I learned to appreciate how they make their dramas, and I’m almost ashamed that if you showed me pictures, I’d probably recognize more Korean celebrities than GMA-7 talents.
If you’re still wondering what the fuss is all about, here’s a list of reasons why I think I kept watching them, and why I think they’re way better than Philippine TV:
The Joy of Eating
Most of the time, movies or series show people at the dining table, but it’s mostly to build on a scene coming up. Rarely do they eat, and when they do, it’s just a couple of “elegant” bites.
I think we don’t look our best when we eat, which is why actors are very much concerned with how they would look if they ate on camera.
It’s what makes Korean dramas refreshing – they eat as we normally would.
Even eating ramyeon became a thing to look forward to when you see them eating like this.
Korean cuisine isn’t the tastiest in the world, but when you watch the dramas, you’d feel as if you’re missing out on a great tasting dish just because of how they eat it.
I hated the smell of kimchi and always wondered why people paid money to grill their own meat, but I have since developed a preference to Korean food just by watching dramas.
Let’s Eat made me curious about Jjangmyeon, Weightlifting Fairy Kim Bok-Joo made me realize that Bonchon in the Philippines was not the only “Korean” chicken out there, Itaewon Class made me discern the taste of soju a bit more carefully, and Running Man continuously opens my eyes to dishes like Samgyetang and Budae Jjigae.

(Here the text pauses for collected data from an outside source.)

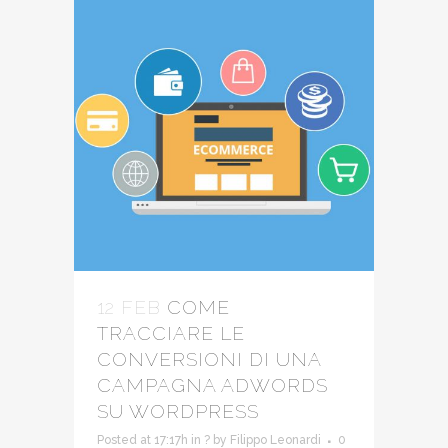
12 FEB
COME
TRACCIARE LE
CONVERSIONI DI UNA
CAMPAGNA ADWORDS
SU WORDPRESS
Posted at 17:17h
in
?
by
Filippo Leonardi
0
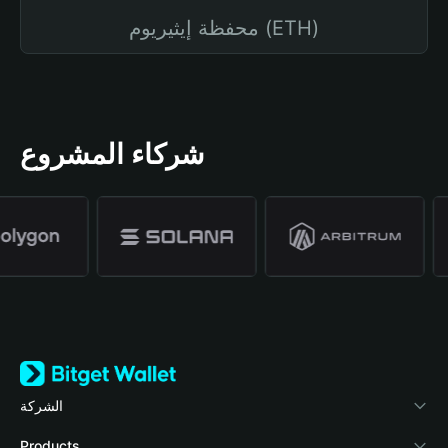
محفظة إيثيريوم (ETH)
شركاء المشروع
الشركة
نبذة عن محفظة Bitget
Products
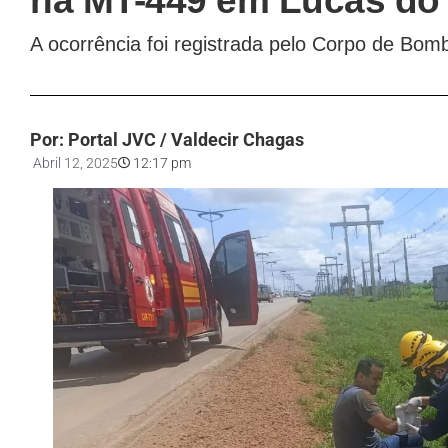
na MT-449 em Lucas do 
A ocorrência foi registrada pelo Corpo de Bomb
Por: Portal JVC / Valdecir Chagas
Abril 12, 2025
12:17 pm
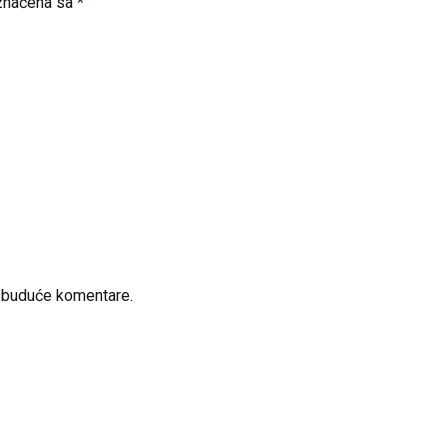
značena sa
*
a buduće komentare.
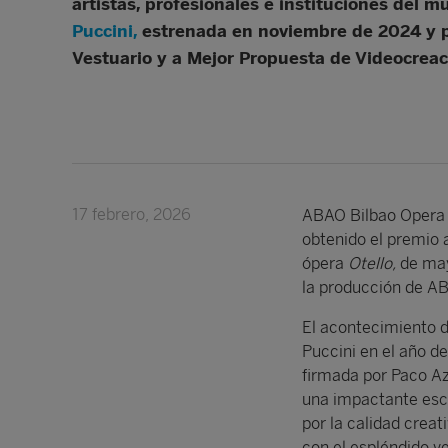
artistas, profesionales e instituciones del 
Puccini,
estrenada en noviembre de 2024 y pa
Vestuario y a Mejor Propuesta de Videocreac
17 febrero, 2026
ABAO Bilbao Opera s
obtenido el premio 
ópera
Otello,
de may
la producción de 
El acontecimiento d
Puccini en el año d
firmada por Paco Az
una impactante esce
por la calidad creat
con el espléndido ve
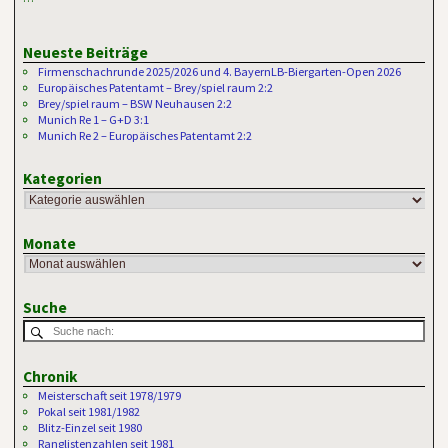
Neueste Beiträge
Firmenschachrunde 2025/2026 und 4. BayernLB-Biergarten-Open 2026
Europäisches Patentamt – Brey/spiel raum 2:2
Brey/spiel raum – BSW Neuhausen 2:2
Munich Re 1 – G+D 3:1
Munich Re 2 – Europäisches Patentamt 2:2
Kategorien
Monate
Suche
Chronik
Meisterschaft seit 1978/1979
Pokal seit 1981/1982
Blitz-Einzel seit 1980
Ranglistenzahlen seit 1981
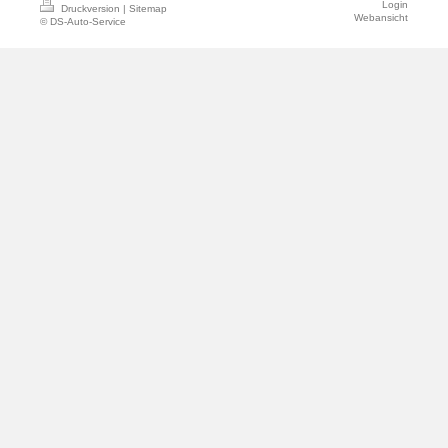
Login
Druckversion
|
Sitemap
Webansicht
© DS-Auto-Service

I’m still wondering what an authentic hangover soup tastes like.
Typical K-Dramas shoot multiple angles of a single scene that seems ridiculous when seen without context, but within the story, it actually works.
It's so widespread that they made parodies of it already
This, combined with their impeccable timing in inserting the right part of an OST, plays with your emotions as you watch the episode in its entirety.

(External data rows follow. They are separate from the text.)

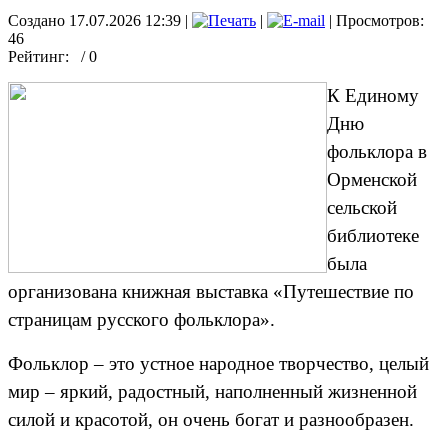
Создано 17.07.2026 12:39
|
|
| Просмотров:
46
Рейтинг:
/ 0
К Единому
Дню
фольклора в
Орменской
сельской
библиотеке
была
организована книжная выставка «Путешествие по
страницам русского фольклора».
Фольклор – это устное народное творчество, целый
мир – яркий, радостный, наполненный жизненной
силой и красотой, он очень богат и разнообразен.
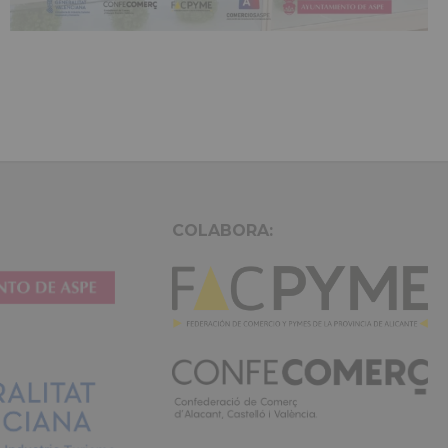
COLABORA:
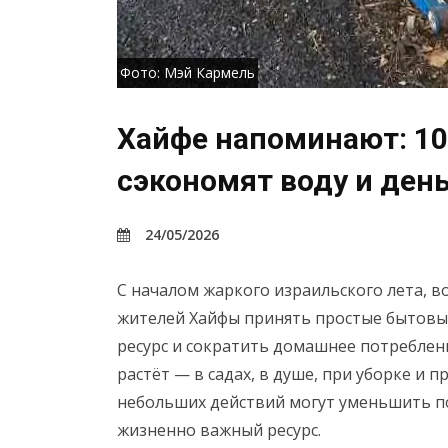
Фото: Мэй Кармель
Хайфе напоминают: 10
сэкономят воду и ден
24/05/2026
С началом жаркого израильского лета, 
жителей Хайфы принять простые бытовы
ресурс и сократить домашнее потреблен
растёт — в садах, в душе, при уборке и
небольших действий могут уменьшить по
жизненно важный ресурс.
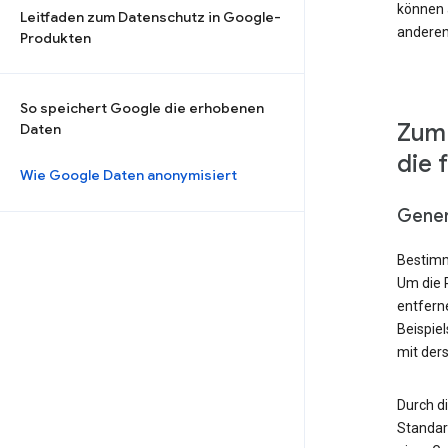
können a
Leitfaden zum Datenschutz in Google-
anderen
Produkten
So speichert Google die erhobenen
Zum 
Daten
die 
Wie Google Daten anonymisiert
Gener
Bestimm
Um die 
entfern
Beispie
mit der
Durch d
Standard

It’s the one thing that makes me want to keep referring to them as “dramas” rather than “series.”
The earlier dramas that I watched always had these low key piano-like sounds to evoke suspense, but they’ve since moved to different parts of an OST that fits the scene. ABS-CBN dramas were moving to this as well, but they keep playing one or two songs through a 4-month, 80-episode run, while K-Dramas have two to three signature songs through episode 4, but will have played 16-18 tracks by episode 12.
How they cut their scenes and these musical scores (even if I can’t understand most of it) actually help improve the quality of these dramas to the point that you can’t hate it entirely even if the storyline is going down the drain towards the end of it.
Evolution and Variety
Che was watching K-Dramas in the pre-Netflix era, a time when their hairstyles were as bad as their camera shots and textures.
One thing they have going for them though, was their excellent storytelling.
Sure there’s a lot of misses. Sometimes, they cramp up their conflicts too much and find quick fixes in their last two episodes. If you watched enough of them, you notice that they become predictable in building their stories – episode 8 is where the first kiss happens, episode 13 is when there’s a huge reveal that forces one of the protagonists to “run away” from the other without a reason, at some point, mother of the “rich” male lead will offer money to “poor” female lead to get out of their lives, there always has to be a back hug or a wrist grab, etc.
However, they’ve been consistent with offering a variety of stories that they want to tell. Contrary to what you may see, it’s not always about good looking people fighting for their love.
Here are some examples: Misaeng tackled the “salaryman’s life” as they call it, Sky Castle was about affluent families putting pressure on their kids to do well in school, Backstreet Rookie focused on convenience store management, Pinocchio shed light on how media is manipulated to cover up political controversies, Hyena is basically Suits with a badass female lead, Strongest Deliveryman shows how different Korean restaurant delivery is from Grab, and the list goes on.
If you notice, they’re not all about mistresses and children separated at birth, like what we have in Philippine TV. While they do have weird ones like Blade Man, at least they don’t have Kara Mia weird levels.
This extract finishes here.